12/31/2014 01:26 pm ET Updated Dec 06, 2017

The (Not So) Curious Case of Galaxy IC 335

This odd-looking galaxy has recently become famous in the media, not for what it has but for what is missing!


IC 335 (credit: Hubble)

A recent Hubble image of this galaxy shows it to be a star-filled galaxy with a flat shape not unlike our own Milky Way. But whereas the Milky Way contains vast collections of nebulae and dust clouds, IC 335 seems to have none of this "interstellar medium." A look behind the curtain gives us clues to how two similar galaxies like IC 335 and the Milky Way could turn out so differently.

Nature vs. Nurture: IC 335 Didn't Start Out Looking This Way

This galaxy is a member of a large cluster of galaxies located in the constellation Fornax, at a distance of about 60 million light-years from the Milky Way. The Fornax Cluster contains about 100 galaxies within a volume of space only 10 million light-years across, making it a very tight family of galaxies traveling through space at several million miles per hour. The vast majority of the galaxies in this cluster are only 30,000 to 50,000 light-years across, including IC 335, but NGC 1316 and NGC 1365 are as large as our Milky Way and over 200,000 light-years in diameter. These are the two linchpin galaxies in the Fornax Cluster whose enormous gravity bends the motions of all other galaxies in the cluster so that they orbit these two mass centers. These two galaxies are also interacting with each other and, over billions of years, will probably fall together to create a ginormous "super galaxy."

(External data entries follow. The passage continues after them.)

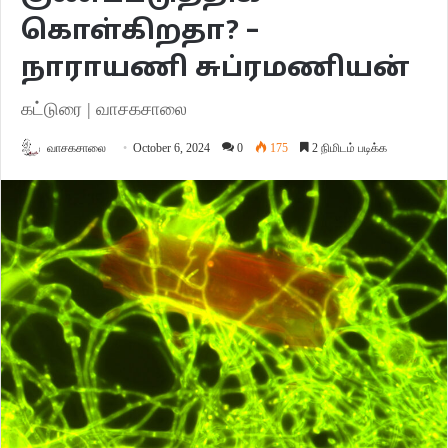
கொள்கிறதா? –
நாராயணி சுப்ரமணியன்
கட்டுரை | வாசகசாலை
வாசகசாலை
October 6, 2024
0
175
2 நிமிடம் படிக்க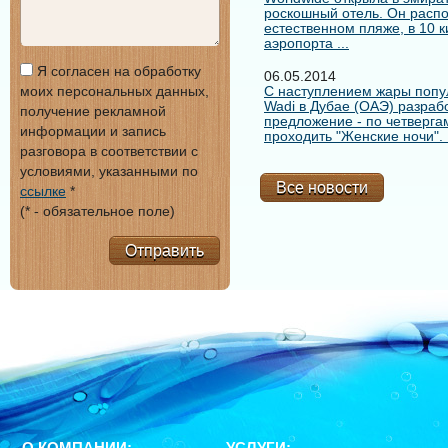
роскошный отель. Он расп
естественном пляже, в 10 
аэропорта ...
Я согласен на обработку
06.05.2014
моих персональных данных,
С наступлением жары попу
Wadi в Дубае (ОАЭ) разраб
получение рекламной
предложение - по четверга
информации и запись
проходить "Женские ночи". .
разговора в соответствии с
условиями, указанными по
Все новости
ссылке
*
(* - обязательное поле)
Отправить
О КОМПАНИИ:
УСЛУГИ: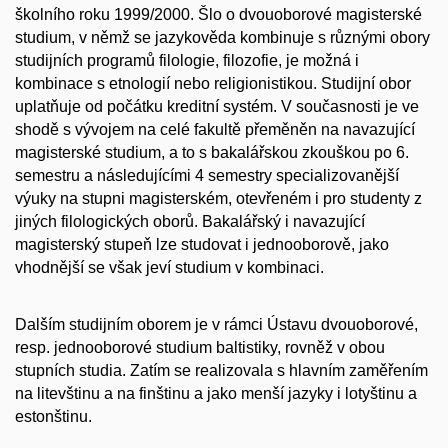
školního roku 1999/2000. Šlo o dvouoborové magisterské
studium, v němž se jazykověda kombinuje s různými obory
studijních programů filologie, filozofie, je možná i
kombinace s etnologií nebo religionistikou. Studijní obor
uplatňuje od počátku kreditní systém. V současnosti je ve
shodě s vývojem na celé fakultě přeměněn na navazující
magisterské studium, a to s bakalářskou zkouškou po 6.
semestru a následujícími 4 semestry specializovanější
výuky na stupni magisterském, otevřeném i pro studenty z
jiných filologických oborů. Bakalářský i navazující
magisterský stupeň lze studovat i jednooborově, jako
vhodnější se však jeví studium v kombinaci.
Dalším studijním oborem je v rámci Ústavu dvouoborové,
resp. jednooborové studium baltistiky, rovněž v obou
stupních studia. Zatím se realizovala s hlavním zaměřením
na litevštinu a na finštinu a jako menší jazyky i lotyštinu a
estonštinu.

Fornax Cluster (credit: Hubble)

Astronomers have also found over the years that the space between these member galaxies is filled by a hot X-ray-emitting gas, as well as by individual intergalactic stars that are not bound to any one of the member galaxies. In fact, 10 percent of all stars in the Fornax Cluster are found between the galaxies and not within the galaxies! This is a sure sign that the Fornax Cluster has been the site of many galaxy smashups over the last few billions of years. In fact, NGC 1316 is a complex, massive galaxy that is also the strongest radio-emitting object in this cluster and was called Fornax A in the early days of radio astronomy. It is the fourth-brightest radio source in the sky! The shape of this galaxy shows the signs of many collisions and cannibalism events, but Fornax A is particularly famous as one of the nearest supermassive black holes, weighing in at a gargantuan 150 million times the mass of our Sun.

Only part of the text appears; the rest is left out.